### WHAT IS EXPECTED
Write out the full listing, matching it line for line.
################
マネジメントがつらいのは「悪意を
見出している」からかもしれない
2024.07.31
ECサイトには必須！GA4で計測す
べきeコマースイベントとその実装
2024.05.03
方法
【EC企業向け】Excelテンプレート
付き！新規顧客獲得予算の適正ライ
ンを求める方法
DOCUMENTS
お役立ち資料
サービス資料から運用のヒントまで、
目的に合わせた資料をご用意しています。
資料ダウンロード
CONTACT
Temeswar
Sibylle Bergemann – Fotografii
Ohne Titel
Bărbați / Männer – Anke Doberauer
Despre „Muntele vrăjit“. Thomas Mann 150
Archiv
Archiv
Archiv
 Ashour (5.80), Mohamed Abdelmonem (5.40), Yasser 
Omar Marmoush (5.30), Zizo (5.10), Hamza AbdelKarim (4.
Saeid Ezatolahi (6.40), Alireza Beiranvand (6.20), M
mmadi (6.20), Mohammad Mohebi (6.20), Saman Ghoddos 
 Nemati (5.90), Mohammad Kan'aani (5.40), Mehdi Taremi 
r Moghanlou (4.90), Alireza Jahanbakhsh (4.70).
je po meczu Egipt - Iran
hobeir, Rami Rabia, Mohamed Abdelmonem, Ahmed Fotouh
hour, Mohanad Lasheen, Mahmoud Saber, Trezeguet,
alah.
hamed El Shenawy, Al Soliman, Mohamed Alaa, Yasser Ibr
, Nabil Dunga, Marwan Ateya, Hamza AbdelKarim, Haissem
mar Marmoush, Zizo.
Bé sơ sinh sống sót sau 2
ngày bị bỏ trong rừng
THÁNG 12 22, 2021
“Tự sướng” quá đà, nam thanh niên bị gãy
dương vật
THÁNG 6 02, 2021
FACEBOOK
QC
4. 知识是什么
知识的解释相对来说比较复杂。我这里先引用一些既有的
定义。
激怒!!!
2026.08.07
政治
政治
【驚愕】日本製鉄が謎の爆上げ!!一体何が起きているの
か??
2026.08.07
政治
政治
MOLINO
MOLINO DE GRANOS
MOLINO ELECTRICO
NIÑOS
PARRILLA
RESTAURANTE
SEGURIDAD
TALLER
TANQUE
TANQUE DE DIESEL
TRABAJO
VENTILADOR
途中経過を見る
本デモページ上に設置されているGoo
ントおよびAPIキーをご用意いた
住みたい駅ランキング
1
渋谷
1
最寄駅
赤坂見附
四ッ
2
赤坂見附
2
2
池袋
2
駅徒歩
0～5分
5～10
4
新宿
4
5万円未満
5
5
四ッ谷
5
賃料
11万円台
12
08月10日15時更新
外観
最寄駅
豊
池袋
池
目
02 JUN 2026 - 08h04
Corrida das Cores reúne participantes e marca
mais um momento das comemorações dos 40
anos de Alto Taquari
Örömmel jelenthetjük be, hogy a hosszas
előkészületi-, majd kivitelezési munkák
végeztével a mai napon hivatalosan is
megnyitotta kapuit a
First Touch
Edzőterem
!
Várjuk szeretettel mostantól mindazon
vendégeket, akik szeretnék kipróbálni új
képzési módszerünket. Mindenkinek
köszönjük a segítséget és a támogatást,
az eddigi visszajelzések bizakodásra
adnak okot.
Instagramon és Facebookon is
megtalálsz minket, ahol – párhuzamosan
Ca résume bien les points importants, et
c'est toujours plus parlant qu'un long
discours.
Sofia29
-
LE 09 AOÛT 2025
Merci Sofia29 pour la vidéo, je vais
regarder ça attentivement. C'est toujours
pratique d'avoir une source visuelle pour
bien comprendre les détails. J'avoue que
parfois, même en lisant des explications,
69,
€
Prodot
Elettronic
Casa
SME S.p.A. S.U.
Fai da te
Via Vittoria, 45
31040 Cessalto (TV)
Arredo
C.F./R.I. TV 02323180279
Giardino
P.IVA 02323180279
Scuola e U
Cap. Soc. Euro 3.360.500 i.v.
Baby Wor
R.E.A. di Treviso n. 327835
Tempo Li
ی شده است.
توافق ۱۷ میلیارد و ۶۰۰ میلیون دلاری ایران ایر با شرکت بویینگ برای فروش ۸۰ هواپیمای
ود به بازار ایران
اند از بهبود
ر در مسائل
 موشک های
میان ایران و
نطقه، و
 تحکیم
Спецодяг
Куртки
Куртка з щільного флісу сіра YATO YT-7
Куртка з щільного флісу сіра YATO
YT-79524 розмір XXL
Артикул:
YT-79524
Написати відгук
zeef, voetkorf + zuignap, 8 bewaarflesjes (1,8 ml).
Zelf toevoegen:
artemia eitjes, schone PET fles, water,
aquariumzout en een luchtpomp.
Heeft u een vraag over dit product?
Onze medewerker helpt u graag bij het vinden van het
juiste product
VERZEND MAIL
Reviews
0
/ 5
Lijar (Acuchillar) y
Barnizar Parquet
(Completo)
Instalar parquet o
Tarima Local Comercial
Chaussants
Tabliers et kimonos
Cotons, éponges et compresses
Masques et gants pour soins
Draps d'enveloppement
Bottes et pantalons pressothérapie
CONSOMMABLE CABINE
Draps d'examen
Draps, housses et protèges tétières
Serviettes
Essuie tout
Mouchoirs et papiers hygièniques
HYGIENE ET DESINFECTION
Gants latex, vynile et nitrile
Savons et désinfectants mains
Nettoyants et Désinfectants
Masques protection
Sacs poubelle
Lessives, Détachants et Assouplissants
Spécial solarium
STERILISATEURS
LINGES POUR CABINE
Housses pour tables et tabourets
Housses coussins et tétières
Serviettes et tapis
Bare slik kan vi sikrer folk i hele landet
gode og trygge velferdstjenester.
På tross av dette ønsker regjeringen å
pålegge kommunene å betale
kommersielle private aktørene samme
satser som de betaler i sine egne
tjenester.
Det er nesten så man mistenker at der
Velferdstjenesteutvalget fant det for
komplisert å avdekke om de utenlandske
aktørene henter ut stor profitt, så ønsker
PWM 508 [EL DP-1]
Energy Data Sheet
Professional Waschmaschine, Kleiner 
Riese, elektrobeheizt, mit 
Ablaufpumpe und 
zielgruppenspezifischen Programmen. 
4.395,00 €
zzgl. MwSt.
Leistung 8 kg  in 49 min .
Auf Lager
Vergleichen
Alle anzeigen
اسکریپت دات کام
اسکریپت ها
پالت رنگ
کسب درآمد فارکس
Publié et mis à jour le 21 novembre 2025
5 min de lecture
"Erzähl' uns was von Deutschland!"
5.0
################
### EXPECTED ANSWER
マネジメントがつらいのは「悪意を
見出している」からかもしれない
2024.07.31
ECサイトには必須！GA4で計測す
べきeコマースイベントとその実装
2024.05.03
方法
【EC企業向け】Excelテンプレート
付き！新規顧客獲得予算の適正ライ
ンを求める方法
DOCUMENTS
お役立ち資料
サービス資料から運用のヒントまで、
目的に合わせた資料をご用意しています。
資料ダウンロード
CONTACT
Temeswar
Sibylle Bergemann – Fotografii
Ohne Titel
Bărbați / Männer – Anke Doberauer
Despre „Muntele vrăjit“. Thomas Mann 150
Archiv
Archiv
Archiv
 Ashour (5.80), Mohamed Abdelmonem (5.40), Yasser 
Omar Marmoush (5.30), Zizo (5.10), Hamza AbdelKarim (4.
Saeid Ezatolahi (6.40), Alireza Beiranvand (6.20), M
mmadi (6.20), Mohammad Mohebi (6.20), Saman Ghoddos 
 Nemati (5.90), Mohammad Kan'aani (5.40), Mehdi Taremi 
r Moghanlou (4.90), Alireza Jahanbakhsh (4.70).
je po meczu Egipt - Iran
hobeir, Rami Rabia, Mohamed Abdelmonem, Ahmed Fotouh
hour, Mohanad Lasheen, Mahmoud Saber, Trezeguet,
alah.
hamed El Shenawy, Al Soliman, Mohamed Alaa, Yasser Ibr
, Nabil Dunga, Marwan Ateya, Hamza AbdelKarim, Haissem
mar Marmoush, Zizo.
Bé sơ sinh sống sót sau 2
ngày bị bỏ trong rừng
THÁNG 12 22, 2021
“Tự sướng” quá đà, nam thanh niên bị gãy
dương vật
THÁNG 6 02, 2021
FACEBOOK
QC
4. 知识是什么
知识的解释相对来说比较复杂。我这里先引用一些既有的
定义。
激怒!!!
2026.08.07
政治
政治
【驚愕】日本製鉄が謎の爆上げ!!一体何が起きているの
か??
2026.08.07
政治
政治
MOLINO
MOLINO DE GRANOS
MOLINO ELECTRICO
NIÑOS
PARRILLA
RESTAURANTE
SEGURIDAD
TALLER
TANQUE
TANQUE DE DIESEL
TRABAJO
VENTILADOR
途中経過を見る
本デモページ上に設置されているGoo
ントおよびAPIキーをご用意いた
住みたい駅ランキング
1
渋谷
1
最寄駅
赤坂見附
四ッ
2
赤坂見附
2
2
池袋
2
駅徒歩
0～5分
5～10
4
新宿
4
5万円未満
5
5
四ッ谷
5
賃料
11万円台
12
08月10日15時更新
外観
最寄駅
豊
池袋
池
目
02 JUN 2026 - 08h04
Corrida das Cores reúne participantes e marca
mais um momento das comemorações dos 40
anos de Alto Taquari
Örömmel jelenthetjük be, hogy a hosszas
előkészületi-, majd kivitelezési munkák
végeztével a mai napon hivatalosan is
megnyitotta kapuit a
First Touch
Edzőterem
!
Várjuk szeretettel mostantól mindazon
vendégeket, akik szeretnék kipróbálni új
képzési módszerünket. Mindenkinek
köszönjük a segítséget és a támogatást,
az eddigi visszajelzések bizakodásra
adnak okot.
Instagramon és Facebookon is
megtalálsz minket, ahol – párhuzamosan
Ca résume bien les points importants, et
c'est toujours plus parlant qu'un long
discours.
Sofia29
-
LE 09 AOÛT 2025
Merci Sofia29 pour la vidéo, je vais
regarder ça attentivement. C'est toujours
pratique d'avoir une source visuelle pour
bien comprendre les détails. J'avoue que
parfois, même en lisant des explications,
69,
€
Prodot
Elettronic
Casa
SME S.p.A. S.U.
Fai da te
Via Vittoria, 45
31040 Cessalto (TV)
Arredo
C.F./R.I. TV 02323180279
Giardino
P.IVA 02323180279
Scuola e U
Cap. Soc. Euro 3.360.500 i.v.
Baby Wor
R.E.A. di Treviso n. 327835
Tempo Li
ی شده است.
توافق ۱۷ میلیارد و ۶۰۰ میلیون دلاری ایران ایر با شرکت بویینگ برای فروش ۸۰ هواپیمای
ود به بازار ایران
اند از بهبود
ر در مسائل
 موشک های
میان ایران و
نطقه، و
 تحکیم
Спецодяг
Куртки
Куртка з щільного флісу сіра YATO YT-7
Куртка з щільного флісу сіра YATO
YT-79524 розмір XXL
Артикул:
YT-79524
Написати відгук
zeef, voetkorf + zuignap, 8 bewaarflesjes (1,8 ml).
Zelf toevoegen:
artemia eitjes, schone PET fles, water,
aquariumzout en een luchtpomp.
Heeft u een vraag over dit product?
Onze medewerker helpt u graag bij het vinden van het
juiste product
VERZEND MAIL
Reviews
0
/ 5
Lijar (Acuchillar) y
Barnizar Parquet
(Completo)
Instalar parquet o
Tarima Local Comercial
Chaussants
Tabliers et kimonos
Cotons, éponges et compresses
Masques et gants pour soins
Draps d'enveloppement
Bottes et pantalons pressothérapie
CONSOMMABLE CABINE
Draps d'examen
Draps, housses et protèges tétières
Serviettes
Essuie tout
Mouchoirs et papiers hygièniques
HYGIENE ET DESINFECTION
Gants latex, vynile et nitrile
Savons et désinfectants mains
Nettoyants et Désinfectants
Masques protection
Sacs poubelle
Lessives, Détachants et Assouplissants
Spécial solarium
STERILISATEURS
LINGES POUR CABINE
Housses pour tables et tabourets
Housses coussins et tétières
Serviettes et tapis
Bare slik kan vi sikrer folk i hele landet
gode og trygge velferdstjenester.
På tross av dette ønsker regjeringen å
pålegge kommunene å betale
kommersielle private aktørene samme
satser som de betaler i sine egne
tjenester.
Det er nesten så man mistenker at der
Velferdstjenesteutvalget fant det for
komplisert å avdekke om de utenlandske
aktørene henter ut stor profitt, så ønsker
PWM 508 [EL DP-1]
Energy Data Sheet
Professional Waschmaschine, Kleiner 
Riese, elektrobeheizt, mit 
Ablaufpumpe und 
zielgruppenspezifischen Programmen. 
4.395,00 €
zzgl. MwSt.
Leistung 8 kg  in 49 min .
Auf Lager
Vergleichen
Alle anzeigen
اسکریپت دات کام
اسکریپت ها
پالت رنگ
کسب درآمد فارکس
Publié et mis à jour le 21 novembre 2025
5 min de lecture
"Erzähl' uns was von Deutschland!"
5.0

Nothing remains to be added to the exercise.